Pros & cons

Pros:

Reduced equipment costs. For simple projects with a single server: SAS HBA or chipset controller instead of a hardware RAID-controller; the ability to use inexpensive SATA drives that are formally not compatible with hardware RAID (for example, WD Red) instead of nearline class drives.

For projects with a single non-resilient data storage system and high requirements for disk density we can use the following platforms: 72 disks in 4U, up to 432 Tb of raw capacity when using 6 Tb disks.

For clustered solutions: simple disk racks (SAS JBOD's) instead of expensive storages.

High performance. The solution based on Storage Spaces + SSD easily scales in bandwidth and IOPS by adding disk racks and HBA up to several million IOPS and tens of Gb/sec. The relatively low performance of conventional HDDs can be compensated by the use of tiered storage with the placement of "hot" data on the SSD and/or using the SSD to cache-write operations.

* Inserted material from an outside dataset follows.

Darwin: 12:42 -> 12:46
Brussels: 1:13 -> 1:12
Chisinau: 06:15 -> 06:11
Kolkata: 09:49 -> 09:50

Using tiering (tiered storage) in combination with cachie-write to SSDs in Storage Spaces in most cases works more efficiently, cheaper and has large scalability limits compared to implementing SSD cache on hardware RAID-controllers (for example, LSI CacheCade or Adaptec MaxCache).

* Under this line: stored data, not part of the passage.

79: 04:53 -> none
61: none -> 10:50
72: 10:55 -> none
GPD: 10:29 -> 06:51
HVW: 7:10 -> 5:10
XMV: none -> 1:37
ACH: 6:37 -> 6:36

Flexible use of disk space. In Storage Spaces you can combine volumes with any level of resiliency on one disk group (in one pool) and when adding SSD to the pool with any ratio of capacity between HDD and SSD tiers and/or write-back cache capacity.

For all types of volumes (except for cluster use) tiered volumes and Dual Parity volumes Thin Provisioning is supported - this allows us to allocate capacity only when we actually use it.

Cons:

Poor recording performance when using conventional HDDs (especially in Parity and Dual Parity). A certain type of write load (random access in small blocks concentrated in a certain area) can be easily compensated by adding SSDs as a fast tier and write-cache. But we are not be able to compensate the long linear load on the recording. So we can’t recommend using Storage Spaces, for example, in video surveillance solutions.

For budget cluster solutions built on Windows (with a similar architecture based on SAS JBOD) with a high write load we do recommend using special LSI Syncro CS RAID controllers (or similar) instead of Storage Spaces.

Limited cluster scaling. To use Storage Spaces in a cluster we need to share disks through a disk rack with 2 SAS expanders (SAS JBOD). SAS JBOD is not a separate independent storage system. Therefore, a cluster using Storage Spaces can consist of a maximum of 4 nodes (a special SAS JBOD with 4 inputs per expander is required) and in typical configurations with SAS JBOD Supermicro. A maximum of 3 nodes (or 2 when connect additional JBODs in cascade).